El del autobús, el del aeropuerto, el de la sala de espera, el del cine, el de las escuelas; me pregunto qué sentirán, si acaso se pensarán inservibles, si guardan la esperanza a que pronto volverán a ser parte de todo y la marca inhumana desaparecerá. Pienso esto, mientras manejo rumbo a la primera aglomeración a la que he sido invitada obligatoriamente. Estoy llegando al lugar indicado, no hay un espacio más para dejar mi auto. Tendré que caminar. Me encuentro entre largos cordones de esperanza humana formados silenciosamente al rayo del sol como testigo. No nos importa el tiempo, ni el hambre, ni el calor, ni la lluvia si con esto sabemos que pronto podremos reconocernos a través de un rostro entero y renaciente.
He platicado con la mujer de al lado, es tímida pero alegre, aunque no veo su cara la intuyo, porque reconozco el sonido de la voz de su sonrisa y la chispa en sus pupilas. Me he traído un banco para sentarme y un libro: El Marqués de Sade. Que diría la gente si me pusiese a contarles que la historia aquí descrita está llena de erotismo y sexualidad uno que, curiosamente también se da a través de cadenas humanas todas ensambladas y gimientes. Entonces he pensado en cómo la lejanía de las personas se ha transformado en costumbres e ideas rutinarias que cada vez más rompen el eslabón de la empatía, del amor, del erotismo; quizá prevaleciendo la sexualidad que no necesariamente acerca al amor sino a la proclamación de la libertad. Un concepto que se pierde en el horizonte de la indiferencia existencial.
He notado, mientras leo, una mirada clavada en mí, volteo de inmediato justo al blanco, es un hombre supongo, más o menos de mi edad, pues la consigna de esta aglomeración es que todos nos encontremos en un mismo rango de años. Podría imaginar que tras los ojos cínicos que me miran podría encontrarse un rostro apuesto, pero cómo saberlo.
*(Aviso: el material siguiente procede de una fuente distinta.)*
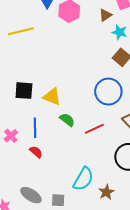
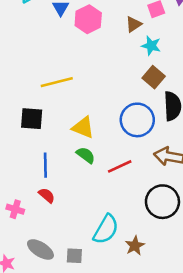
yellow line: (21, 31) -> (57, 82), moved
yellow triangle: (52, 97) -> (83, 127), moved
pink cross: (11, 136) -> (15, 209), moved, turned -32

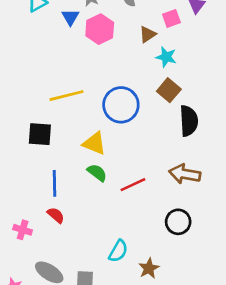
blue circle: (137, 120) -> (121, 105), moved
black circle: (162, 202) -> (178, 222), size x0.7
cyan semicircle: (106, 229) -> (118, 251), size x0.7

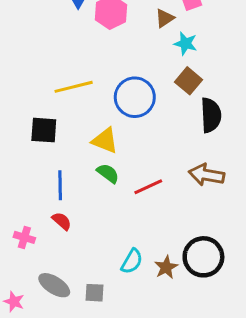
black circle: (178, 222) -> (203, 257), moved, size x1.4
brown star: (149, 268) -> (166, 267), moved

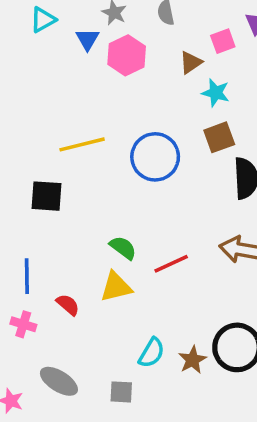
brown square: (188, 81) -> (219, 137), turned 30
yellow triangle: (105, 140) -> (116, 287), moved, turned -36
blue line: (60, 185) -> (27, 276), moved
gray square: (95, 293) -> (121, 392), moved

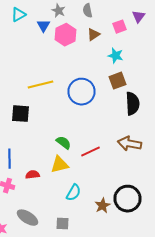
brown triangle: (191, 62) -> (94, 35), moved
red semicircle: (68, 305) -> (32, 175), turned -48
cyan semicircle: (152, 353) -> (74, 193), moved

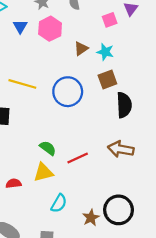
blue triangle: (44, 26) -> (20, 26), moved
brown triangle: (94, 35) -> (81, 49), moved
yellow line: (40, 85) -> (22, 84), turned 30

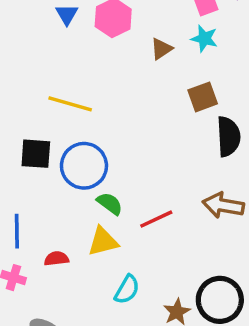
cyan star: (105, 52) -> (204, 38), moved
blue circle: (68, 92) -> (84, 166), moved

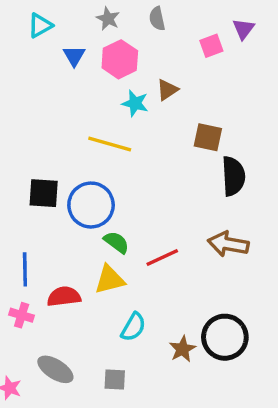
cyan star: (204, 38) -> (135, 103), moved
brown square: (203, 97) -> (208, 137), turned 32
yellow line: (70, 104) -> (110, 144), moved
red semicircle: (56, 259) -> (64, 297), size x1.4

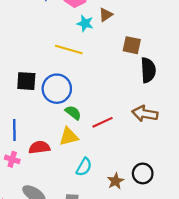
black circle: (225, 337) -> (143, 173), size x0.7

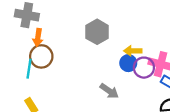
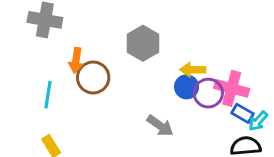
orange arrow: (38, 37) -> (76, 60), moved
brown circle: (41, 56) -> (93, 78), moved

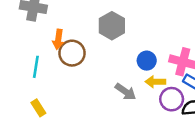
yellow arrow: (193, 70) -> (155, 82), moved
purple circle: (208, 93) -> (172, 99), moved

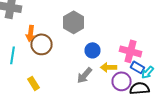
blue circle: (147, 61) -> (92, 50), moved
gray arrow: (126, 92) -> (84, 75), turned 96
yellow rectangle: (38, 108) -> (34, 83), moved

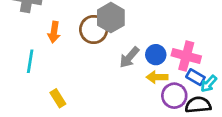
brown circle: (42, 44) -> (94, 30), moved
blue circle: (92, 50) -> (156, 55), moved
gray arrow: (84, 75) -> (129, 57), moved

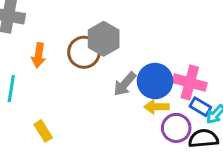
blue circle: (156, 55) -> (155, 81), size x1.5

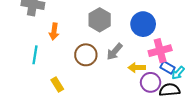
brown circle: (84, 52) -> (86, 55), moved
blue circle: (155, 81) -> (143, 24), moved
pink cross: (190, 83) -> (160, 51), turned -30

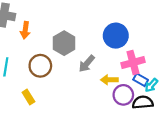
gray hexagon: (100, 20) -> (64, 43), moved
orange arrow: (54, 32) -> (25, 30), moved
brown circle: (86, 55) -> (40, 66), moved

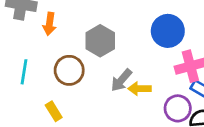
gray arrow: (87, 64) -> (121, 80), moved
yellow arrow: (109, 80) -> (140, 89), moved

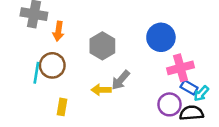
brown circle: (69, 70) -> (52, 65), moved
yellow arrow: (140, 89) -> (101, 90), moved
yellow rectangle: (54, 111) -> (62, 107), turned 42

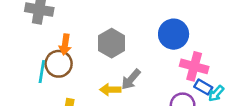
orange arrow: (58, 31) -> (65, 44), moved
pink cross: (180, 68) -> (194, 66), turned 30

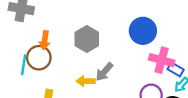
blue rectangle: (203, 87) -> (176, 69), moved

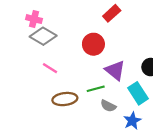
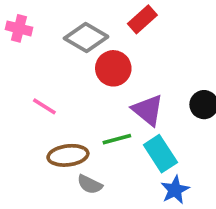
gray diamond: (43, 36) -> (86, 37), moved
cyan rectangle: (138, 93) -> (160, 154), moved
gray semicircle: (108, 106) -> (90, 184), moved

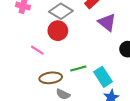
red circle: (113, 68) -> (58, 31), moved
purple triangle: (148, 110) -> (107, 22), moved

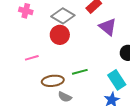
pink line: (37, 50) -> (32, 58), moved, turned -48
cyan rectangle: (103, 77) -> (117, 80), moved

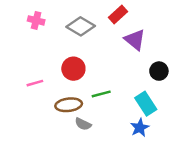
red circle: (60, 35) -> (73, 69), moved
pink line: (32, 58) -> (35, 83), moved

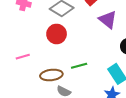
red circle: (73, 69) -> (57, 34), moved

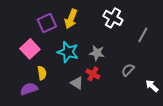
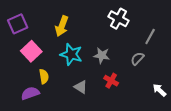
yellow arrow: (71, 19) -> (62, 26), moved
purple square: (47, 23) -> (18, 24), moved
gray semicircle: (128, 70) -> (137, 59), moved
red cross: (93, 74) -> (111, 81), moved

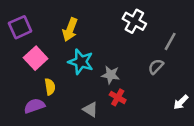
gray star: (102, 55) -> (111, 75), moved
red cross: (111, 81) -> (118, 97), moved
gray triangle: (81, 87) -> (90, 109), moved
white arrow: (159, 90) -> (181, 102), turned -88

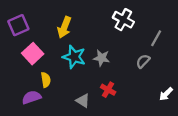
gray star: (111, 75) -> (101, 58), moved

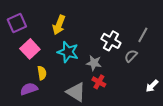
white cross: (123, 20) -> (111, 41), moved
gray star: (101, 58) -> (94, 63), moved
gray triangle: (83, 101) -> (76, 92), size x1.5

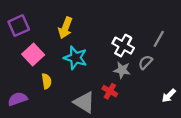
gray star: (94, 63) -> (122, 70), moved
purple semicircle: (29, 89) -> (18, 99), moved

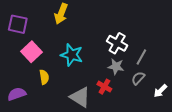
purple square: (19, 26) -> (18, 24), turned 36
yellow arrow: (65, 28) -> (61, 14), moved
gray line: (159, 39) -> (141, 57), moved
gray semicircle: (145, 62) -> (138, 78), moved

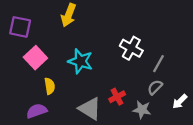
gray star: (116, 66) -> (142, 110), moved
red cross: (104, 87) -> (117, 97), turned 32
purple semicircle: (17, 94) -> (37, 111), moved

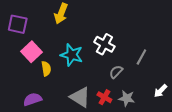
white cross: (131, 48) -> (104, 44), moved
yellow semicircle: (50, 86) -> (46, 69), moved
gray semicircle: (155, 87) -> (116, 72), moved
red cross: (117, 97) -> (104, 97), moved, turned -32

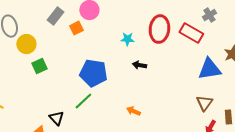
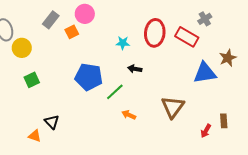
green square: (39, 66) -> (32, 80), moved
green line: (83, 101) -> (115, 92), moved
brown triangle: (204, 103) -> (173, 107), moved, size x1.4

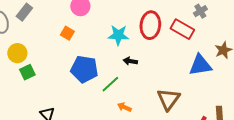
gray rectangle: (51, 20) -> (24, 12), moved
orange square: (72, 32) -> (67, 33), moved, turned -32
cyan star: (123, 43) -> (118, 35), size x1.5
yellow circle: (22, 48) -> (17, 53), moved

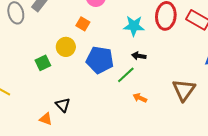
yellow circle: (17, 53) -> (66, 47), moved
black arrow: (130, 61) -> (139, 56), moved

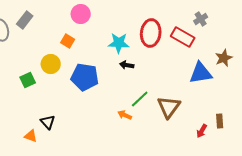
black arrow: (139, 56) -> (127, 65), moved
green line: (126, 75) -> (140, 99), moved

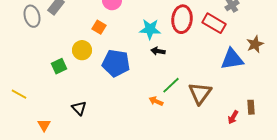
orange triangle: (31, 136) -> (44, 125), moved, turned 40

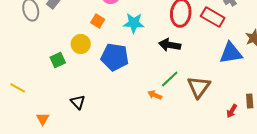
cyan star: (150, 29) -> (134, 23), moved
black arrow: (158, 51) -> (170, 45), moved, size x1.5

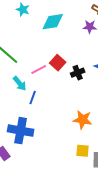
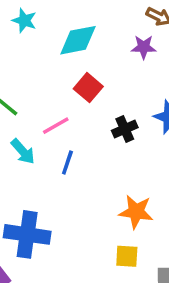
red square: (58, 63) -> (88, 88), moved
blue line: (33, 98) -> (67, 162), moved
yellow square: (83, 151) -> (127, 256), moved

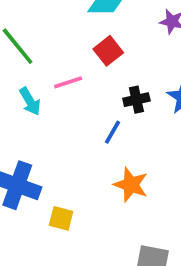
blue line: (67, 162) -> (113, 132), moved
yellow square: (127, 256) -> (61, 218), moved

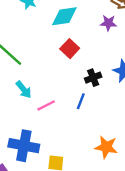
pink line: (68, 82) -> (46, 105), moved
orange star: (131, 185) -> (106, 147), moved

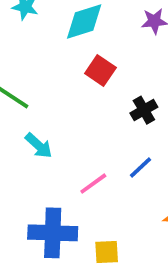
blue line: (81, 101) -> (140, 168), moved, turned 35
pink line: (46, 105) -> (93, 184), moved

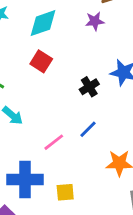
red square: (100, 71) -> (41, 61), moved

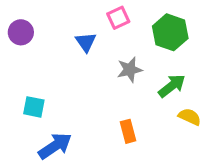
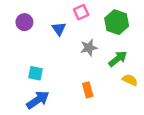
purple circle: (21, 32) -> (24, 22), moved
cyan square: (34, 107) -> (36, 73), moved

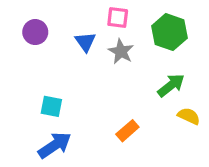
pink square: (81, 12) -> (118, 17), turned 32
gray star: (89, 48) -> (121, 51), moved, turned -30
orange rectangle: (88, 90) -> (127, 131), turned 64

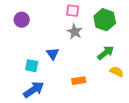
blue triangle: (85, 42) -> (53, 54), moved
orange rectangle: (127, 131) -> (79, 81), turned 32

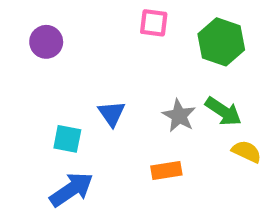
gray star: (75, 32) -> (179, 116), moved
green arrow: (106, 53) -> (223, 111), turned 72

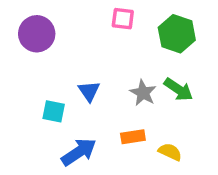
purple circle: (46, 42) -> (37, 34), size x1.4
yellow semicircle: (247, 152) -> (170, 152), moved
blue arrow: (71, 189) -> (79, 152), moved

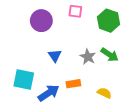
purple circle: (37, 34) -> (41, 21), moved
cyan square: (54, 111) -> (24, 80), moved, size x1.5
orange rectangle: (133, 137) -> (73, 84), moved

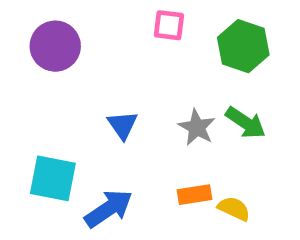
purple circle: (41, 21) -> (55, 46), moved
orange rectangle: (73, 84) -> (194, 195), moved

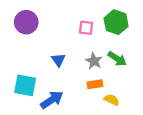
pink square: (169, 25) -> (86, 28), moved
orange rectangle: (194, 195) -> (95, 84), moved

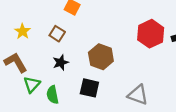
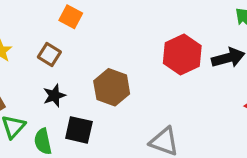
black square: (89, 88) -> (79, 130), moved

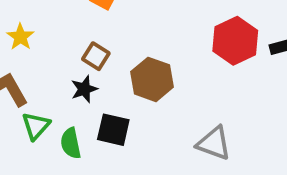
brown square: (49, 54) -> (96, 56), moved

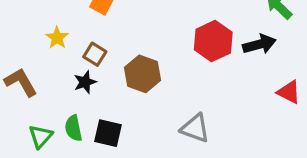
yellow star: (20, 37) -> (57, 38), moved
green triangle: (36, 126) -> (41, 136), moved
black square: (113, 130) -> (108, 133), moved

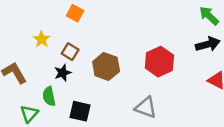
red hexagon: (213, 41) -> (159, 62), moved
black arrow: (259, 44) -> (208, 44), moved
green semicircle: (73, 128) -> (49, 96), moved

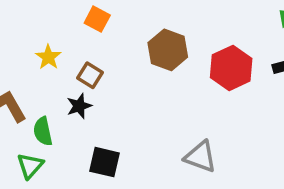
red hexagon: (159, 62) -> (231, 68), moved
brown hexagon: (106, 67) -> (168, 50), moved
green semicircle: (49, 96) -> (43, 131), moved

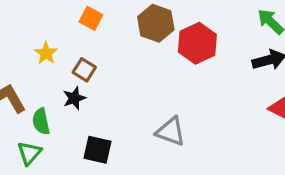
brown hexagon: (168, 50) -> (156, 23), moved
red hexagon: (231, 68) -> (197, 43), moved
gray triangle: (200, 157) -> (171, 131), moved

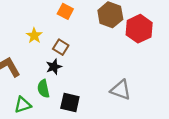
green semicircle: (41, 121) -> (43, 89), moved
green triangle: (29, 153) -> (23, 105), turned 30

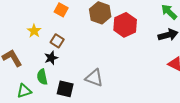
gray triangle: (121, 90) -> (94, 78), moved

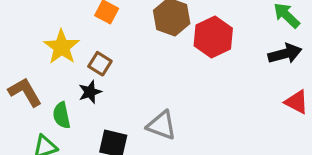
yellow star: (34, 31) -> (62, 47), size x1.5
green semicircle: (42, 77) -> (62, 115), moved

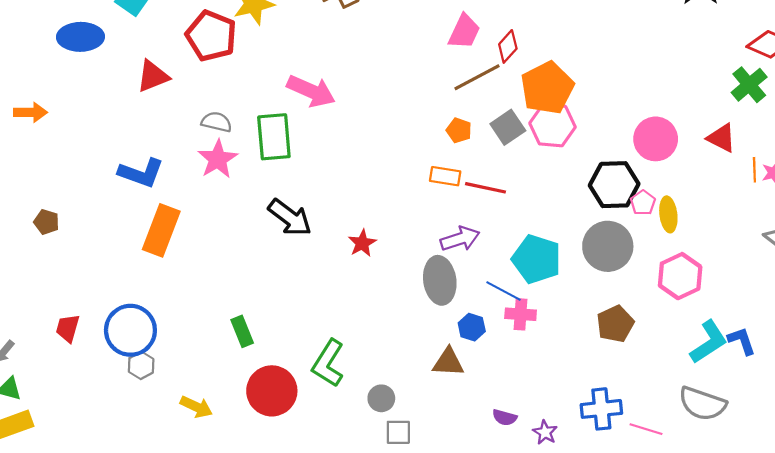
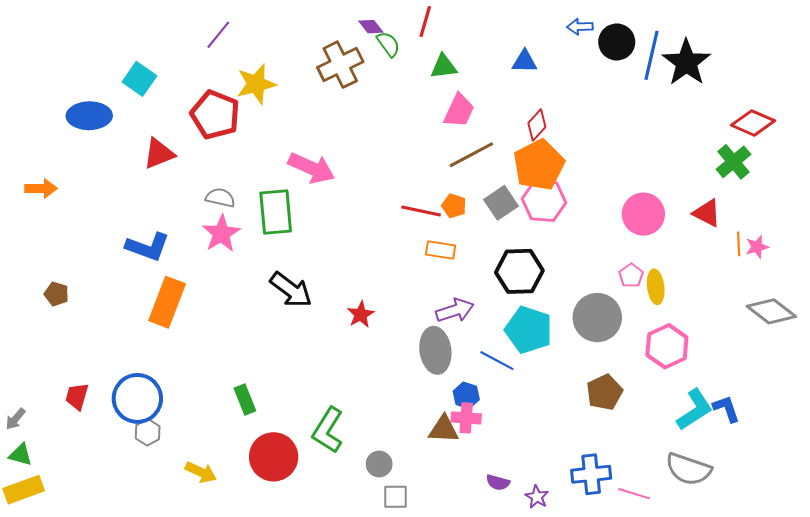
red diamond: (508, 46) -> (537, 125), moved
black hexagon: (614, 185) -> (519, 271), moved
red line: (486, 188) -> (421, 211), moved
pink cross: (521, 314) -> (466, 418), moved

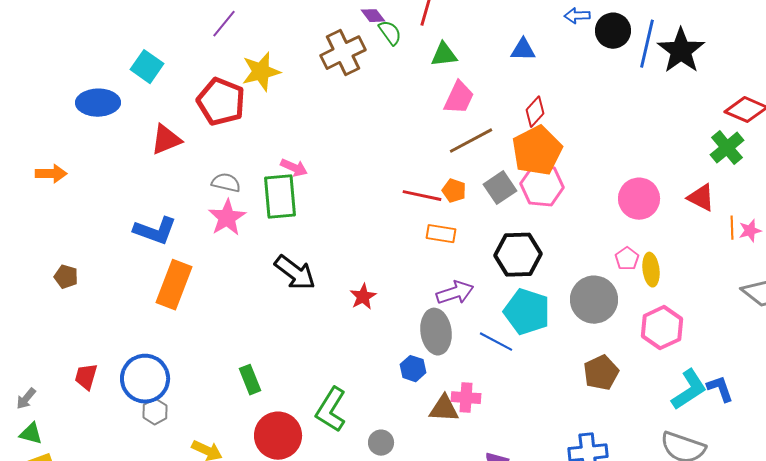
pink arrow: (311, 168) -> (294, 168), moved, size x0.6
blue hexagon: (466, 395) -> (413, 369), moved

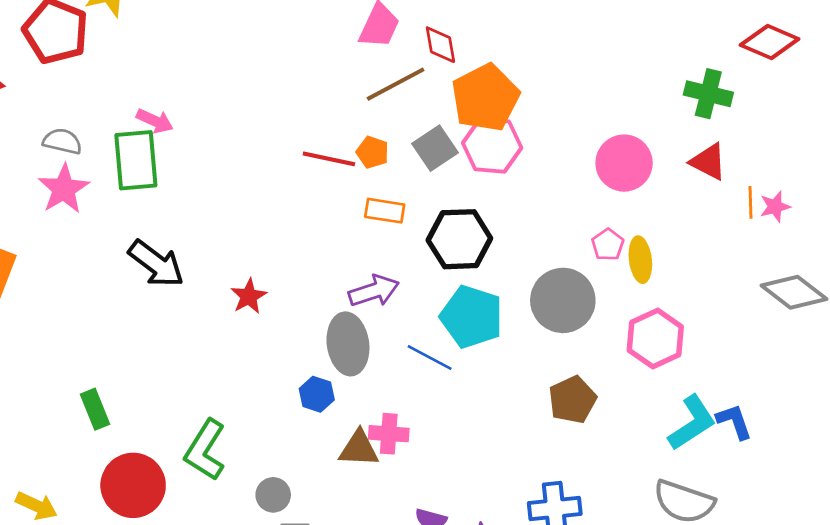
red diamond: (535, 112) -> (440, 45), moved, turned -52
green cross: (727, 148) -> (708, 94), moved, turned -36
orange rectangle: (441, 234) -> (385, 211), moved

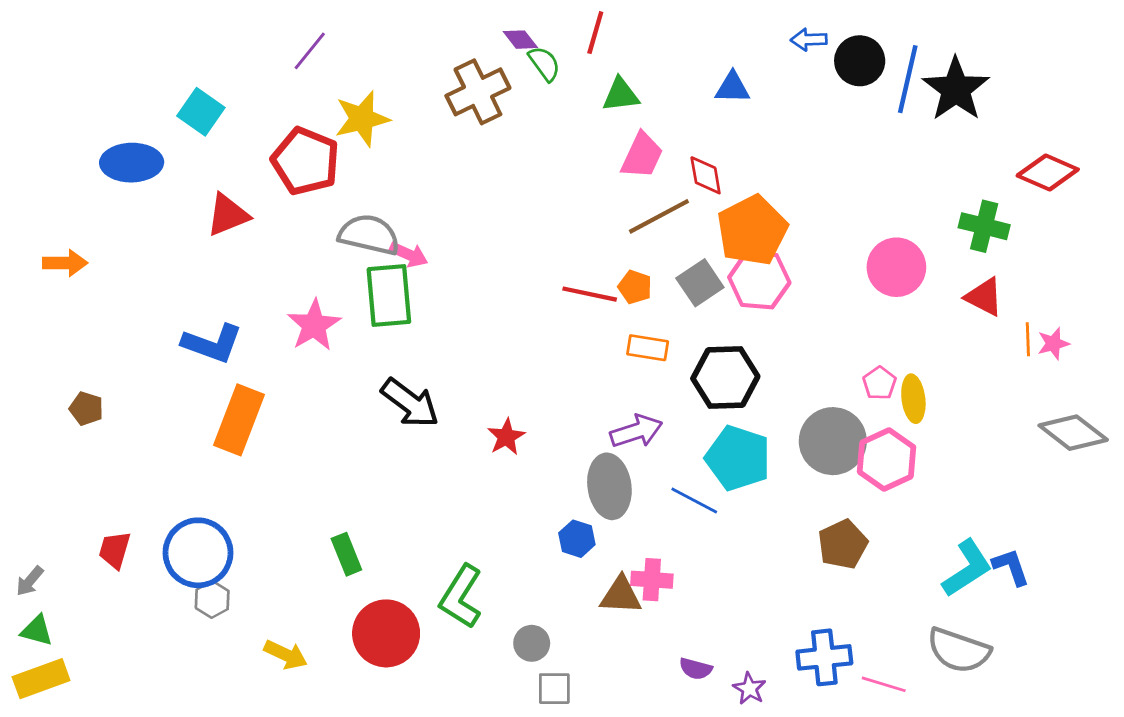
gray semicircle: (62, 141) -> (369, 235), moved, size x1.5
pink circle: (624, 163) -> (896, 267), moved
pink hexagon: (655, 338) -> (887, 459), moved

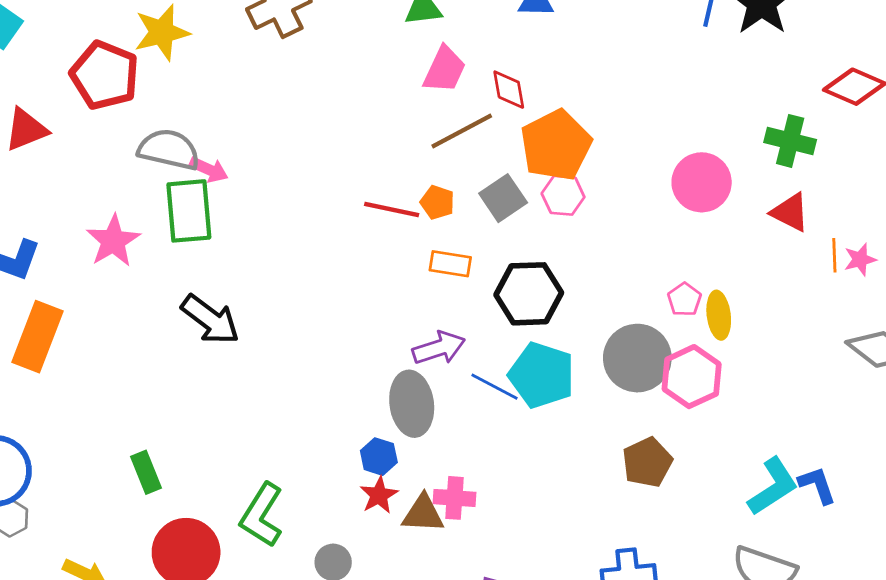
pink hexagon: (759, 280) -> (563, 195), size x0.7
red star: (506, 437) -> (379, 495), moved
blue line: (694, 500) -> (494, 387), moved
Una distancia de varios metros no me ayuda a provocar a que esa mirada dejara de serlo para transformarse en una conversación de seducción. Aunque, estoy segura, si las circunstancias fueran otras saldría huyendo. Mientras reflexiono en esto, me pregunto cuántas oportunidades en todas las personas que buscan un ser con quien compartir algo más que una lejana mirada, han sido extraviadas en la distancia impuesta a todos. Y donde quizá la sensación de peligro es más fuerte que el instinto primitivo de las conquistas a la usanza de la modernidad. La amistad erótica sin compromiso o, la promisoria oportunidad de iniciar una romántica historia decimonónica.
Vuelvo a mi lectura que promete más que una historia fallida construida en mi mente, seguramente instruida por el peligroso y pervertido Sade. La hilera humana cada vez se acorta más para llegar al punto culminante de esta interesante aglomeración donde todos parecemos inocentes conejillos de laboratorio. Mañana será diferente, seré invencible y sobreviviré, todavía queda mucho camino por andar y será con el rostro descubierto para sonreírnos todos.